Ernannt von: Naturschutzbund Österreich gemeinsam mit der Bryologisch-Lichenologischen Arbeitsgemeinschaft für Mitteleuropa (BLAM) e. V.

Text von: Wolfgang von Brackel & Norbert J. Stapper (gekürzt)
Nutztier des Jahres: Österreichischer Kurzhaarpinscher & Kärntner Brillenschaf

In Österreich gibt es über 40 gefährdete Nutztierrassen, deshalb werden jährlich zwei Rassen zur „Art des Jahres“ ernannt. Dabei wird jeweils ein Vertreter der Kategorie Kleintiere (Geflügel, Kaninchen, Hunde, Bienen) und einer der Kategorie Großtiere (Rinder, Pferde, Schweine, Schafe, Ziegen) gekürt.

Kleintiere: Österreichischer Kurzhaarpinscher

Ein kleiner Hund mit schwarzem Fell und hellbrauner Zeichnung und weichen Schlappohren.
Foto: Sissy Strubreiter
Der Österreichische Kurzhaarpinscher entstammt einer altösterreichischen Landhunderasse. Mit einer Schulterhöhe von 42 bis 50 cm ist er mittelgroß, stämmig gebaut und mittelschwer. Er hat ein wetterfestes Haarkleid in verschiedenen Farben von hellgelb über rotbraun bis hin zu schwarz. Die Felllänge variiert von kurz bis mittel, der Hals ist mittellang und kräftig ausgebildet, oft hat der Pinscher weiße Abzeichen an Kopf, Brust, Läufen und Rutenspitze.
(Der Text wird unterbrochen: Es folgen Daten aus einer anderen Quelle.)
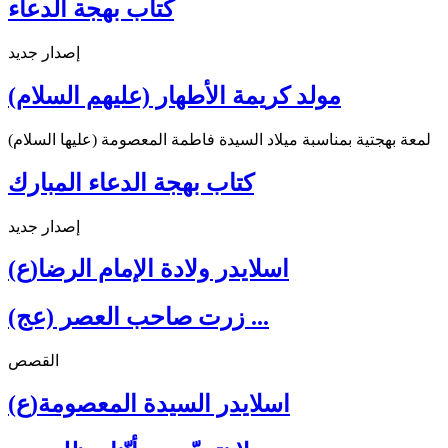
كتاب بهجة الدعاء
إصدار جديد
مولد كريمة الأطهار (عليهم السلام)
لمعة بهجتية بمناسبة ميلاد السيدة فاطمة المعصومة (عليها السلام)
كتاب بهجة الدعاء المبارك
إصدار جديد
اسلايدر ولادة الإمام الرضا(ع)
زرت صاحب العصر (عج) ...
القصص
اسلايدر السيدة المعصومة(ع)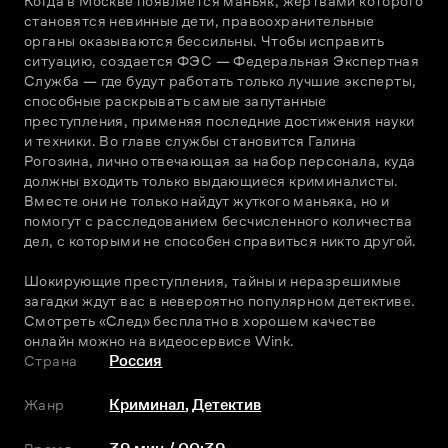
Когда в Москве появляется маньяк, жертвами которого 
становятся невинные дети, правоохранительные 
органы оказываются бессильны. Чтобы исправить 
ситуацию, создается ФЭС — Федеральная Экспертная 
Служба — где будут работать только лучшие эксперты, 
способные раскрывать самые запутанные 
преступления, применяя последние достижения науки 
и техники. Во главе службы становится Галина 
Рогозина, лично отвечающая за набор персонала, куда 
должны входить только выдающиеся криминалисты. 
Вместе они не только найдут жуткого маньяка, но и 
помогут с расследованием бесчисленного количества 
дел, с которыми не способен справиться никто другой.
Шокирующие преступления, тайны и неразрешимые 
загадки ждут вас в невероятно популярном детективе. 
Смотреть «След» бесплатно в хорошем качестве 
онлайн можно на видеосервисе Wink.
Страна
Россия
Жанр
Криминал
,
Детектив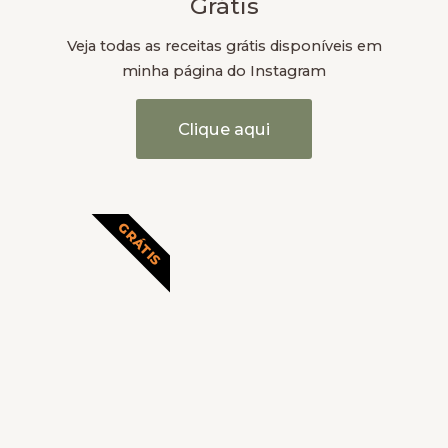
Grátis
Veja todas as receitas grátis disponíveis em
minha página do Instagram
Clique aqui
GRÁTIS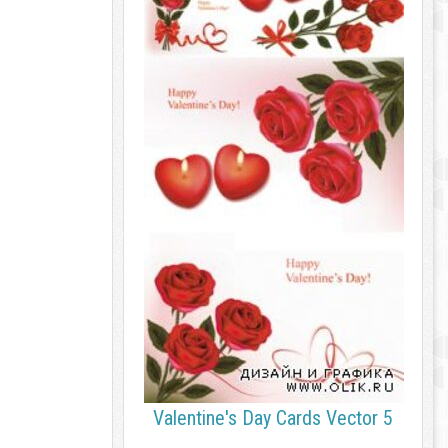
Valentine's Day Cards Vector 5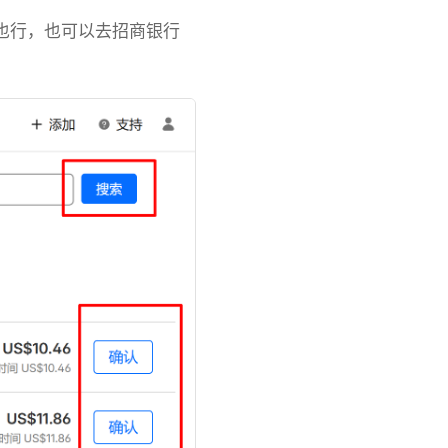
代付也行，也可以去招商银行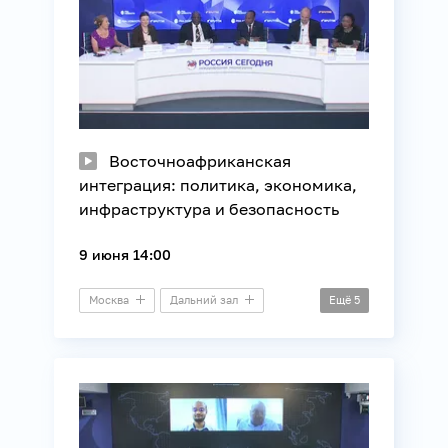
Восточноафриканская
интеграция: политика, экономика,
инфраструктура и безопасность
9 июня 14:00
Москва
Дальний зал
Ещё
5
Пресс-конференция
Африка
Безопасность
Внешняя политика
Международные отношения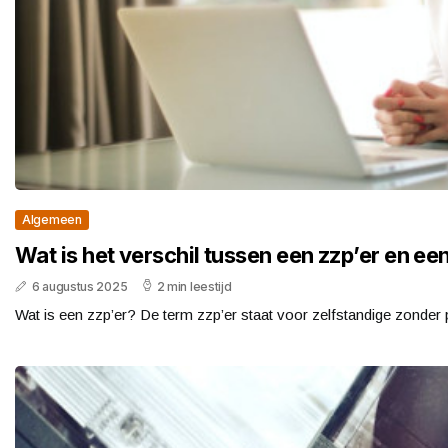
Algemeen
Wat is het verschil tussen een zzp’er en 
6 augustus 2025
2 min leestijd
Wat is een zzp’er? De term zzp’er staat voor zelfstandige zonder pe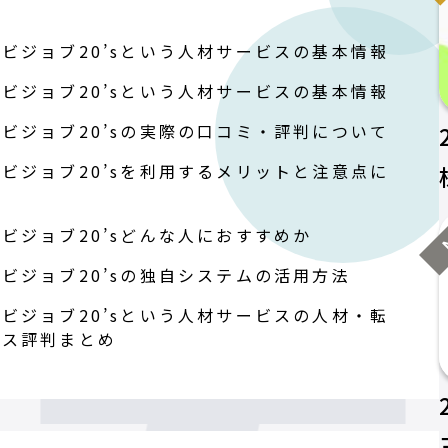
ビジョブ20’sという人材サービスの基本情報
ビジョブ20’sという人材サービスの基本情報
ビジョブ20’sの実際の口コミ・評判について
ビジョブ20’sを利用するメリットと注意点に
N
ビジョブ20’sどんな人におすすめか
ビジョブ20’sの独自システムの活用方法
ビジョブ20’sという人材サービスの人材・転
ビス評判まとめ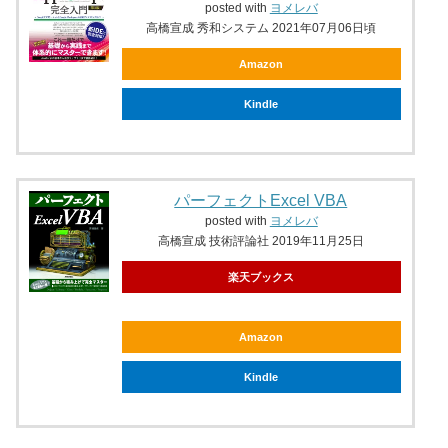
posted with
ヨメレバ
高橋宣成 秀和システム 2021年07月06日頃
Amazon
Kindle
パーフェクトExcel VBA
posted with
ヨメレバ
高橋宣成 技術評論社 2019年11月25日
楽天ブックス
Amazon
Kindle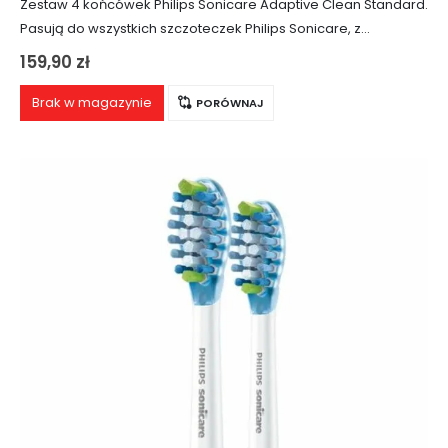
Zestaw 4 końcówek Philips Sonicare Adaptive Clean Standard.
Pasują do wszystkich szczoteczek Philips Sonicare, z
wyjątkiem PowerUp Battery i Essence. Produkt dedykowany
159,90
zł
osobom z wrażliwymi zębami oraz dziąsłami.
Brak w magazynie
PORÓWNAJ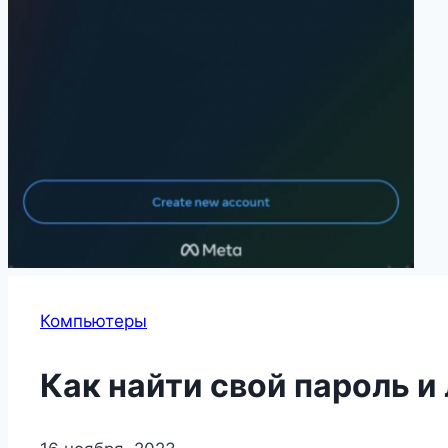
Компьютеры
Как найти свой пароль и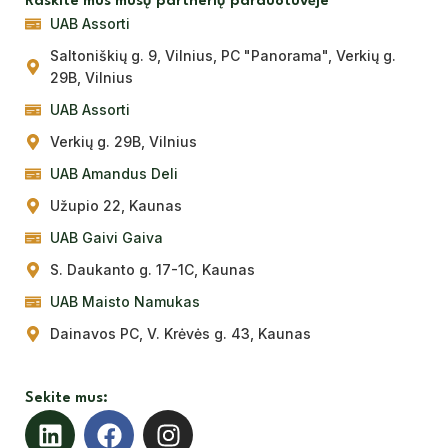
Raskite mus mūsų partnerių parduotuvėje
UAB Assorti
Saltoniškių g. 9, Vilnius, PC "Panorama", Verkių g.
29B, Vilnius
UAB Assorti
Verkių g. 29B, Vilnius
UAB Amandus Deli
Užupio 22, Kaunas
UAB Gaivi Gaiva
S. Daukanto g. 17-1C, Kaunas
UAB Maisto Namukas
Dainavos PC, V. Krėvės g. 43, Kaunas
Sekite mus: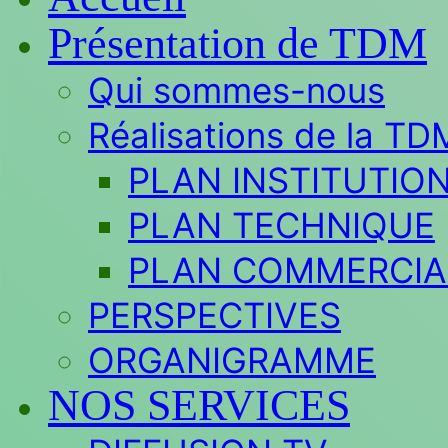
Présentation de TDM
Qui sommes-nous
Réalisations de la TD
PLAN INSTITUTIO
PLAN TECHNIQUE
PLAN COMMERCIA
PERSPECTIVES
ORGANIGRAMME
NOS SERVICES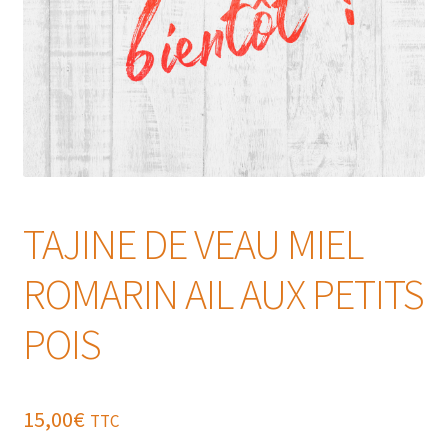
TAJINE DE VEAU MIEL
ROMARIN AIL AUX PETITS
POIS
15,00
€
TTC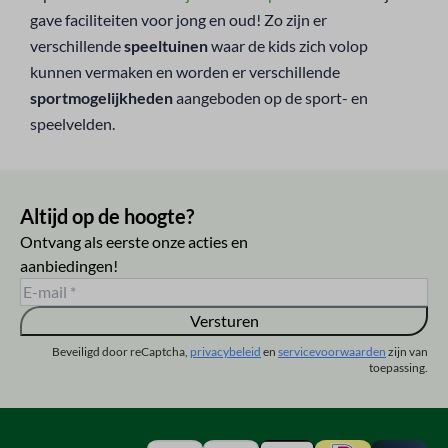
gave faciliteiten voor jong en oud! Zo zijn er
verschillende
speeltuinen
waar de kids zich volop
kunnen vermaken en worden er verschillende
sportmogelijkheden
aangeboden op de sport- en
speelvelden.
Altijd op de hoogte?
Ontvang als eerste onze acties en
aanbiedingen!
Versturen
Beveiligd door reCaptcha,
privacybeleid
en
servicevoorwaarden
zijn van
toepassing.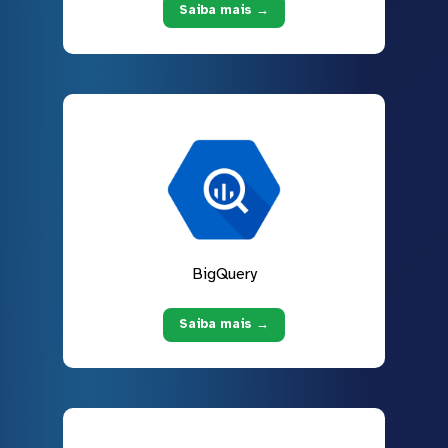
Saiba mais →
BigQuery
Saiba mais →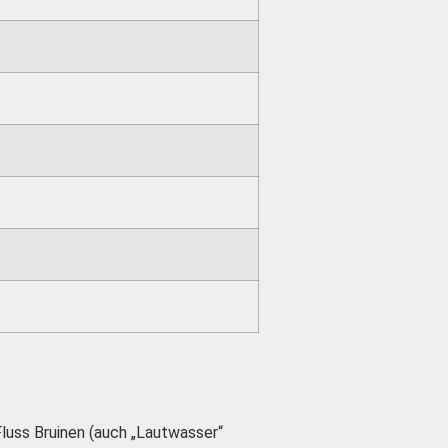
Fluss Bruinen (auch „Lautwasser“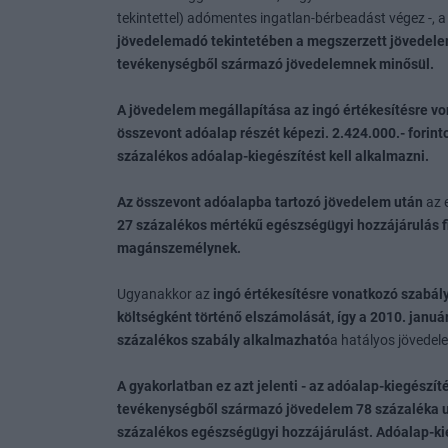
tekintettel) adómentes ingatlan-bérbeadást végez -, a s
jövedelemadó tekintetében a megszerzett jövedel
tevékenységből származó jövedelemnek minősül.
A jövedelem megállapítása az ingó értékesítésre vo
összevont adóalap részét képezi. 2.424.000.- fori
százalékos adóalap-kiegészítést kell alkalmazni.
Az összevont adóalapba tartozó jövedelem után
az 
27 százalékos mértékű egészségügyi hozzájárulás fi
magánszemélynek.
Ugyanakkor az
ingó értékesítésre vonatkozó szabál
költségként történő elszámolását, így a 2010. januá
százalékos szabály alkalmazható
a hatályos jövedel
A gyakorlatban ez azt jelenti - az adóalap-kiegészít
tevékenységből származó jövedelem 78 százaléka ut
százalékos egészségügyi hozzájárulást. Adóalap-kie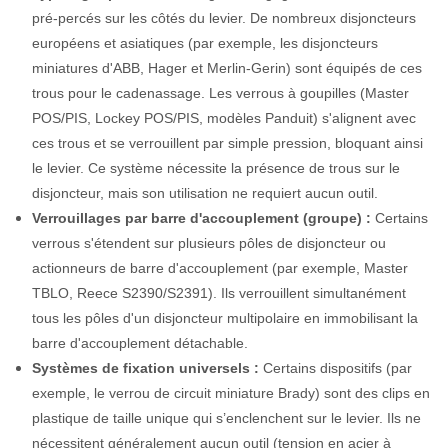
pré-percés sur les côtés du levier. De nombreux disjoncteurs
européens et asiatiques (par exemple, les disjoncteurs
miniatures d'ABB, Hager et Merlin-Gerin) sont équipés de ces
trous pour le cadenassage. Les verrous à goupilles (Master
POS/PIS, Lockey POS/PIS, modèles Panduit) s'alignent avec
ces trous et se verrouillent par simple pression, bloquant ainsi
le levier. Ce système nécessite la présence de trous sur le
disjoncteur, mais son utilisation ne requiert aucun outil.
Verrouillages par barre d'accouplement (groupe) :
Certains
verrous s'étendent sur plusieurs pôles de disjoncteur ou
actionneurs de barre d'accouplement (par exemple, Master
TBLO, Reece S2390/S2391). Ils verrouillent simultanément
tous les pôles d'un disjoncteur multipolaire en immobilisant la
barre d'accouplement détachable.
Systèmes de fixation universels :
Certains dispositifs (par
exemple, le verrou de circuit miniature Brady) sont des clips en
plastique de taille unique qui s’enclenchent sur le levier. Ils ne
nécessitent généralement aucun outil (tension en acier à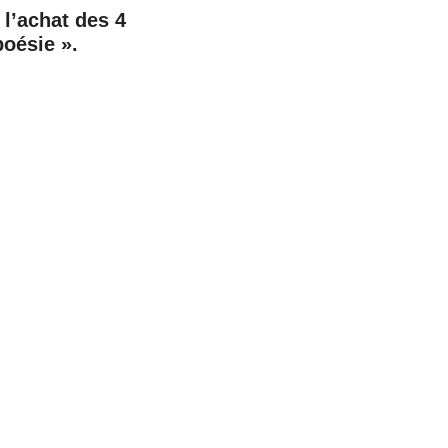
 l’achat des 4
 poésie ».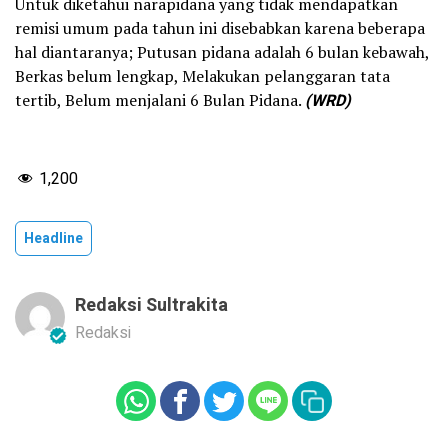
Untuk diketahui narapidana yang tidak mendapatkan
remisi umum pada tahun ini disebabkan karena beberapa
hal diantaranya; Putusan pidana adalah 6 bulan kebawah,
Berkas belum lengkap, Melakukan pelanggaran tata
tertib, Belum menjalani 6 Bulan Pidana.
(WRD)
1,200
Headline
Redaksi Sultrakita
Redaksi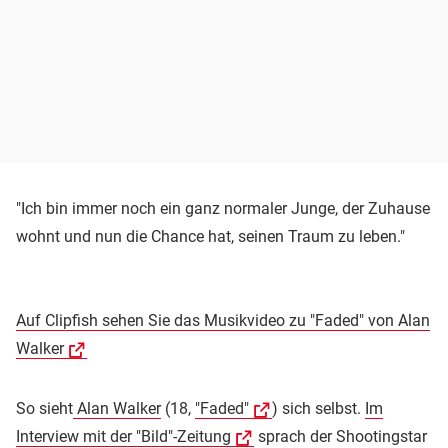
"Ich bin immer noch ein ganz normaler Junge, der Zuhause
wohnt und nun die Chance hat, seinen Traum zu leben."
Auf Clipfish sehen Sie das Musikvideo zu "Faded" von Alan
Walker
So sieht
Alan Walker
(18,
"Faded"
) sich selbst.
Im
Interview mit der "Bild"-Zeitung
sprach der Shootingstar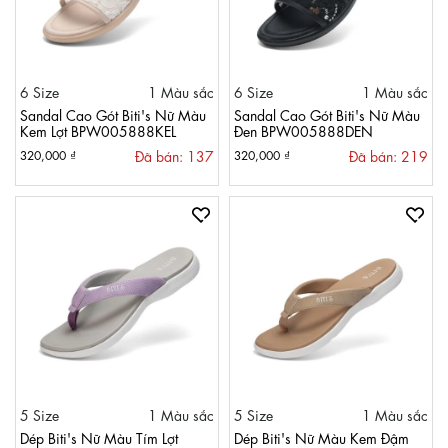
6 Size
1 Màu sắc
6 Size
1 Màu sắc
Sandal Cao Gót Biti's Nữ Màu
Sandal Cao Gót Biti's Nữ Màu
Kem Lợt BPW005888KEL
Đen BPW005888DEN
Đã bán: 137
Đã bán: 219
320,000 ₫
320,000 ₫
5 Size
1 Màu sắc
5 Size
1 Màu sắc
Dép Biti's Nữ Màu Tím Lợt
Dép Biti's Nữ Màu Kem Đậm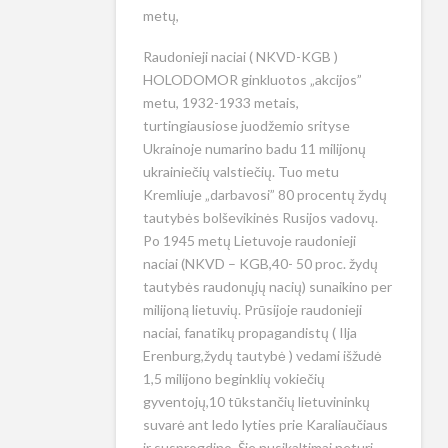
metų,
Raudonieji naciai ( NKVD-KGB )
HOLODOMOR ginkluotos „akcijos”
metu, 1932-1933 metais,
turtingiausiose juodžemio srityse
Ukrainoje numarino badu 11 milijonų
ukrainiečių valstiečių. Tuo metu
Kremliuje „darbavosi” 80 procentų žydų
tautybės bolševikinės Rusijos vadovų.
Po 1945 metų Lietuvoje raudonieji
naciai (NKVD – KGB,40- 50 proc. žydų
tautybės raudonųjų nacių) sunaikino per
milijoną lietuvių. Prūsijoje raudonieji
naciai, fanatikų propagandistų ( Ilja
Erenburg,žydų tautybė ) vedami išžudė
1,5 milijono beginklių vokiečių
gyventojų,10 tūkstančių lietuvininkų
suvarė ant ledo lyties prie Karaliaučiaus
ir susprogdino..Šie nusikaltimai neturi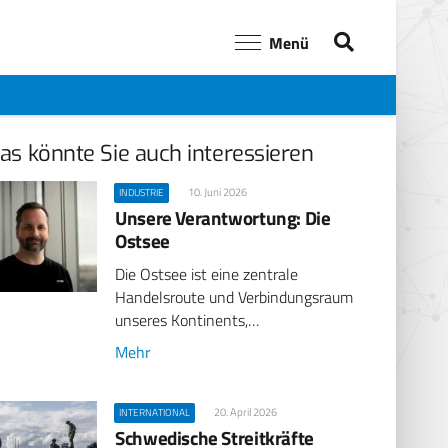
Menü
as könnte Sie auch interessieren
10. Juni 2026
INDUSTRIE
Unsere Verantwortung: Die
Ostsee
Die Ostsee ist eine zentrale
Handelsroute und Verbindungsraum
unseres Kontinents,…
Mehr
20. April 2026
INTERNATIONAL
Schwedische Streitkräfte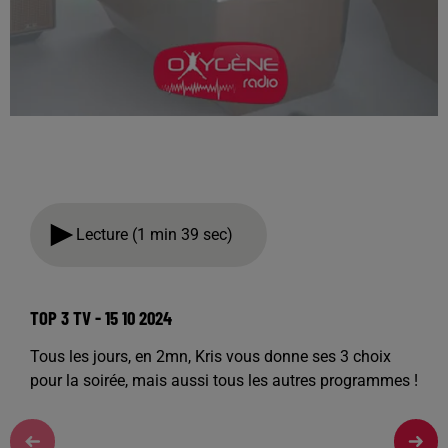
Lecture (1 min 39 sec)
TOP 3 TV - 15 10 2024
Tous les jours, en 2mn, Kris vous donne ses 3 choix
pour la soirée, mais aussi tous les autres programmes !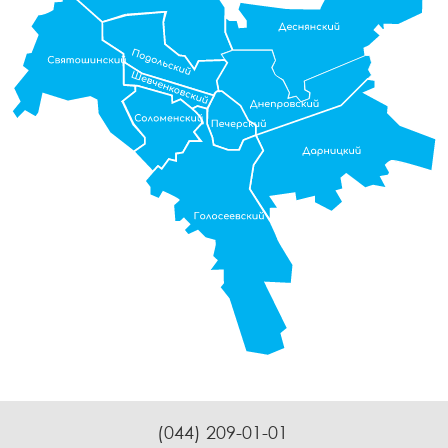
(044) 209-01-01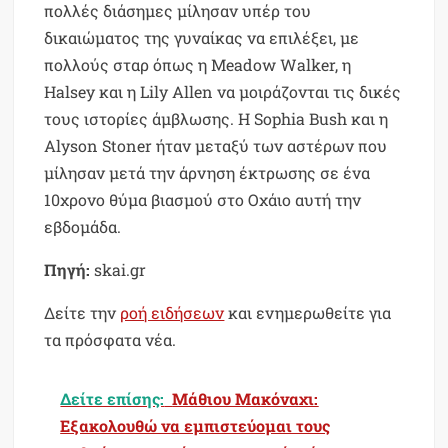
πολλές διάσημες μίλησαν υπέρ του
δικαιώματος της γυναίκας να επιλέξει, με
πολλούς σταρ όπως η Meadow Walker, η
Halsey και η Lily Allen να μοιράζονται τις δικές
τους ιστορίες άμβλωσης. Η Sophia Bush και η
Alyson Stoner ήταν μεταξύ των αστέρων που
μίλησαν μετά την άρνηση έκτρωσης σε ένα
10χρονο θύμα βιασμού στο Οχάιο αυτή την
εβδομάδα.
Πηγή:
skai.gr
Δείτε την
ροή ειδήσεων
και ενημερωθείτε για
τα πρόσφατα νέα.
Δείτε επίσης:
Μάθιου Μακόναχι:
Εξακολουθώ να εμπιστεύομαι τους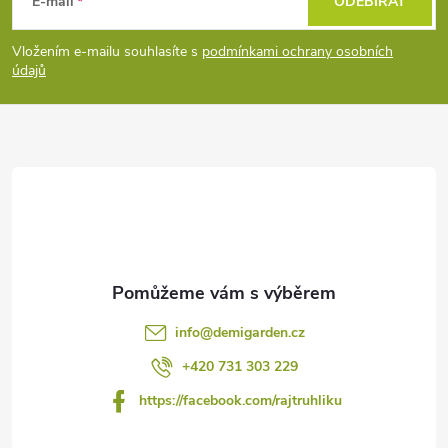
á
E-mail
ODEBÍRAT
p
Vložením e-mailu souhlasíte s
podmínkami ochrany osobních
údajů
a
t
í
info
@
demigarden.cz
+420 731 303 229
https://facebook.com/rajtruhliku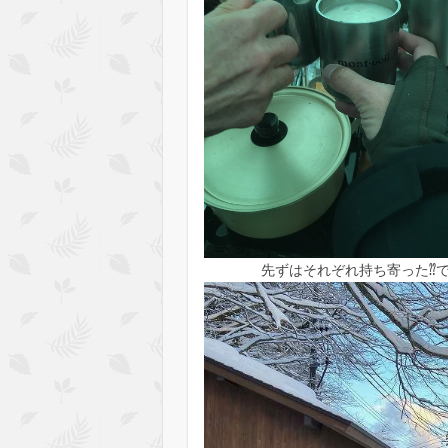
先ずはそれぞれ持ち寄った⁇で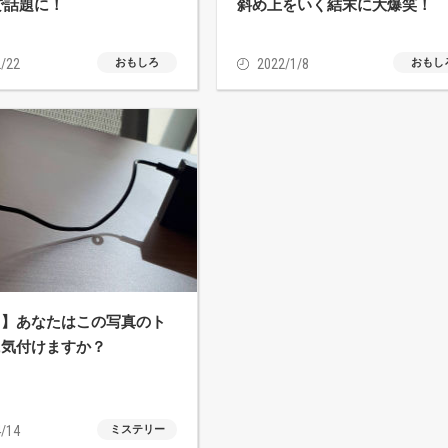
erで話題に！
斜め上をいく結末に大爆笑！
/22
おもしろ
2022/1/8
おもし
タ】あなたはこの写真のト
に気付けますか？
/14
ミステリー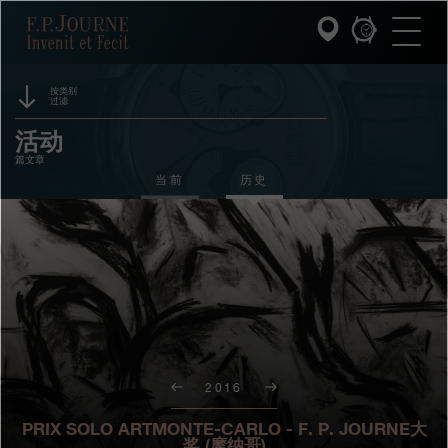
跳
跳
跳
F.P.Journe
转
到
过
至
页
搜
主
脚
索
要
内
按类别
过滤
容
INVENIT ET FECIT (发明与制造)
赞助
活动
篇文章
系列
奖项
当前
历史
F.P.JOURNE的世界
展览
拍卖
PATRIMOINE服务
竞赛
客户服务
餐厅
2016
媒体
PRIX SOLO ARTMONTE-CARLO - F. P. JOURNE大
奖 (摩纳哥)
Er hat einen munteren und aufgeweckten Gesichtsausdruck. Er wird aufgrund seiner oftmals semmelfarbigen Exemplare auch sehr oft „Semmelhund“ genannt. Da ihm auf den Bauernhöfen oft nur spärliche Nahrung angeboten wurde, ist er ein ausgezeichneter Ratten- und Mäusejäger, was ihm in unseren Breiten den scherzhaften Namen „Rattler“ einbrachte.

1928 wurde er offiziell als Rasse anerkannt. Heute gibt es weltweit ungefähr 1.500 Österreichische Kurzhaarpinscher, davon knapp 1.000 in Österreich.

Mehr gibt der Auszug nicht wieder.